### GOAL OF THE EXERCISE:
Select all lines in the records that include "Signeringer".

### THE DATA:
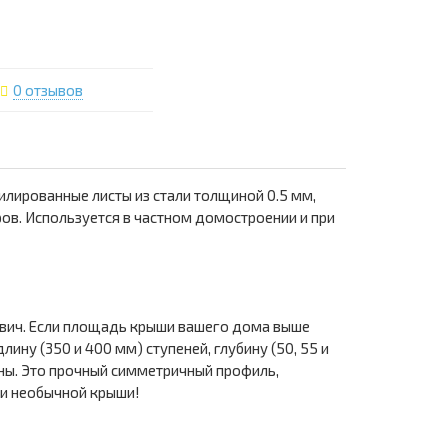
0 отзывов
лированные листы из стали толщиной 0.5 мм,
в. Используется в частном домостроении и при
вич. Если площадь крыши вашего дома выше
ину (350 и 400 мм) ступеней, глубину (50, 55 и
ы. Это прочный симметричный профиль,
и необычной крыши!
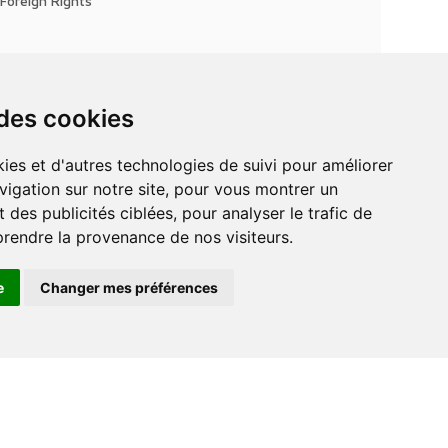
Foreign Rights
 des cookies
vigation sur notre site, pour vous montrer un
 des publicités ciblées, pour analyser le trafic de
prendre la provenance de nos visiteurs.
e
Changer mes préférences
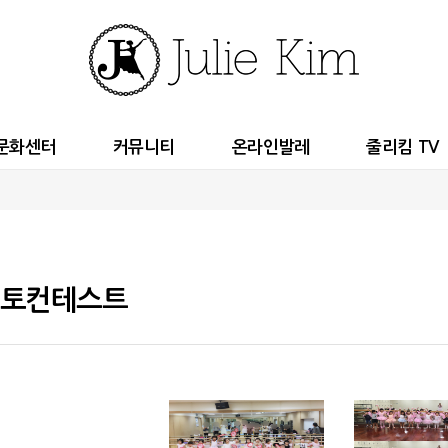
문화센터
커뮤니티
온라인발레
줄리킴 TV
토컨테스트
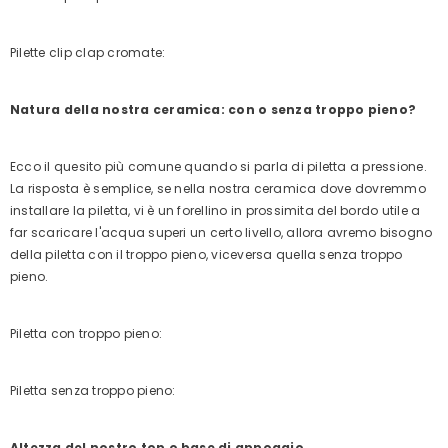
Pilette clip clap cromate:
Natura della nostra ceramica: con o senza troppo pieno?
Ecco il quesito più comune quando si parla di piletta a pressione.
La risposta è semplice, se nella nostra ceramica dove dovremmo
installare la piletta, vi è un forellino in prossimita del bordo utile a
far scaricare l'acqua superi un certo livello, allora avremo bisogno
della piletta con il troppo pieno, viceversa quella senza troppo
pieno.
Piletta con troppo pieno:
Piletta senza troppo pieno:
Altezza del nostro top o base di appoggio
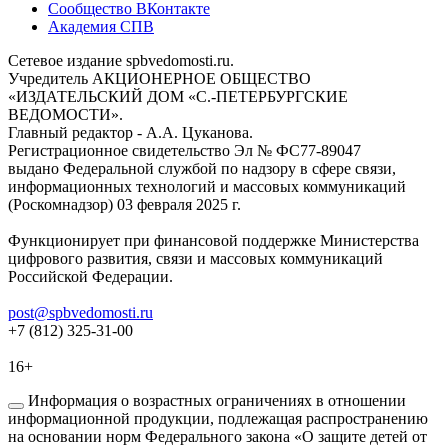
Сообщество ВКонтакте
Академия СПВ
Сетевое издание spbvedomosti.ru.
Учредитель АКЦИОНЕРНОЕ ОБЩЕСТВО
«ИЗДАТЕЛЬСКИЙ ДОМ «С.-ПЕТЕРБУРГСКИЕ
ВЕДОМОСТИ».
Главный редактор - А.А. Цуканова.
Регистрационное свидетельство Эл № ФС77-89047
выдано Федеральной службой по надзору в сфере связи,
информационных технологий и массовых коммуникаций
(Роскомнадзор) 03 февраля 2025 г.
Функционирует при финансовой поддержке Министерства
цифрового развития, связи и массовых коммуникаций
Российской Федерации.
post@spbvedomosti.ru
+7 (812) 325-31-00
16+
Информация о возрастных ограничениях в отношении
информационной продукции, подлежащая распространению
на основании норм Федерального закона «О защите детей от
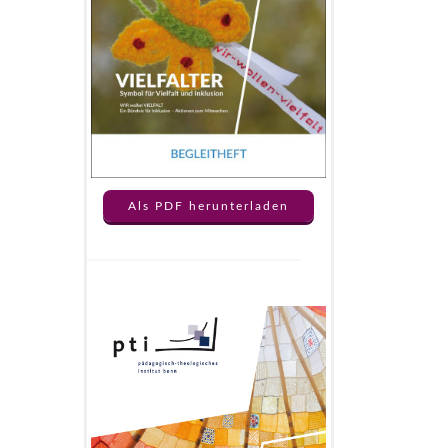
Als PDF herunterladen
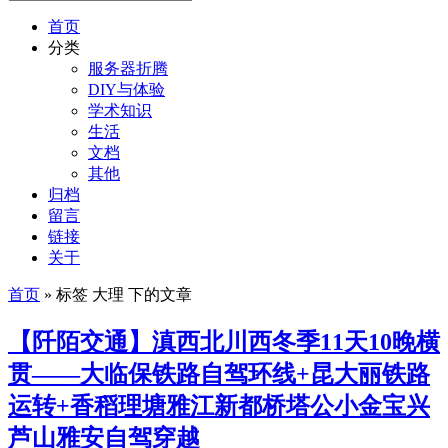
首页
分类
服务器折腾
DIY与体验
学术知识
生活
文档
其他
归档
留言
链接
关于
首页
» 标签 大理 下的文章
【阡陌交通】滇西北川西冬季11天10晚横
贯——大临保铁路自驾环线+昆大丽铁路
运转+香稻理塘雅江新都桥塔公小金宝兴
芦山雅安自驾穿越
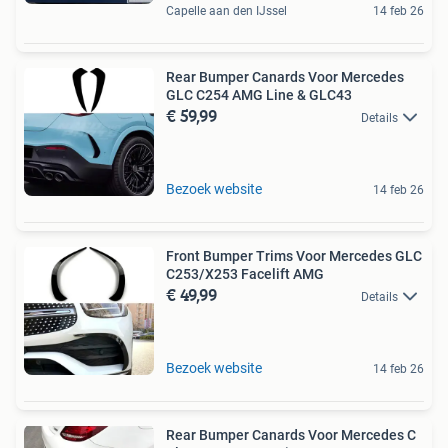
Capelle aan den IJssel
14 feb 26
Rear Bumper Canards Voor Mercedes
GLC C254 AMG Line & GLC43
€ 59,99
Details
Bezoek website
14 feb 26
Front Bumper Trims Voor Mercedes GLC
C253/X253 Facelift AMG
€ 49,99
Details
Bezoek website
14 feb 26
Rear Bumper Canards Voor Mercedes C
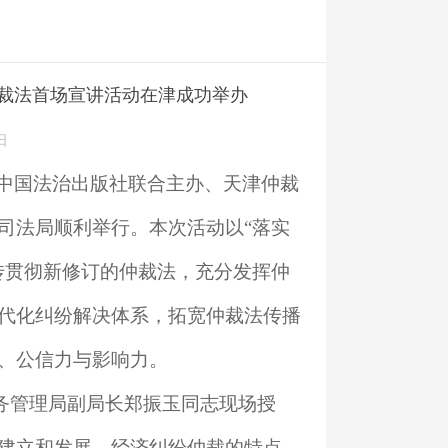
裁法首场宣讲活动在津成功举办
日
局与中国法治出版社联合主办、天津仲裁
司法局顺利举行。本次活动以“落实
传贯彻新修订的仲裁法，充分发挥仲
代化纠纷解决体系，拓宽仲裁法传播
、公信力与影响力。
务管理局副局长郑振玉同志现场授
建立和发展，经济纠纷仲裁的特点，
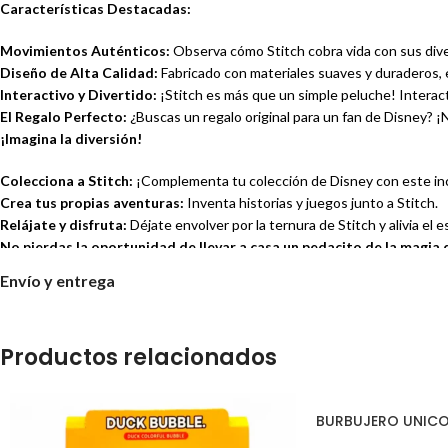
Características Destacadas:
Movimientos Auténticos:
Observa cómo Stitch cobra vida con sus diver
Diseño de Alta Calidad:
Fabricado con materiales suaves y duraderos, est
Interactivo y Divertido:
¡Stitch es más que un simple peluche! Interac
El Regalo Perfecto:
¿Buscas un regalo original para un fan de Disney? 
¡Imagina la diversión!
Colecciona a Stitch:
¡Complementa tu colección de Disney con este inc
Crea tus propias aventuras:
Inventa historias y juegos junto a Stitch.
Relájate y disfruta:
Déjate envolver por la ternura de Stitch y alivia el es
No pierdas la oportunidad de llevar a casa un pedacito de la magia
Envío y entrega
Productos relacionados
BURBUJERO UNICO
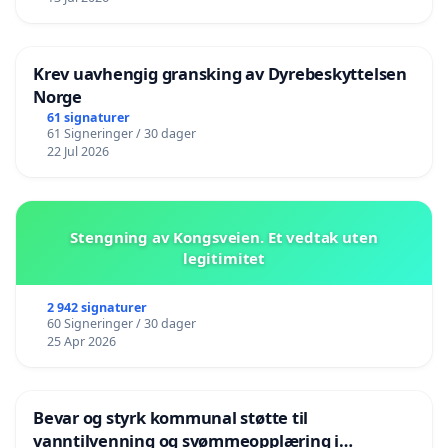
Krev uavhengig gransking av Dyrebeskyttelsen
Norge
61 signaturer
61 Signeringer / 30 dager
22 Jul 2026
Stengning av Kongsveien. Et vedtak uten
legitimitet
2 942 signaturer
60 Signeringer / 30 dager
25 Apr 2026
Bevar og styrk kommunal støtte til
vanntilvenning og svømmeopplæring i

### ANSWER BOX:
61 Signeringer / 30 dager
60 Signeringer / 30 dager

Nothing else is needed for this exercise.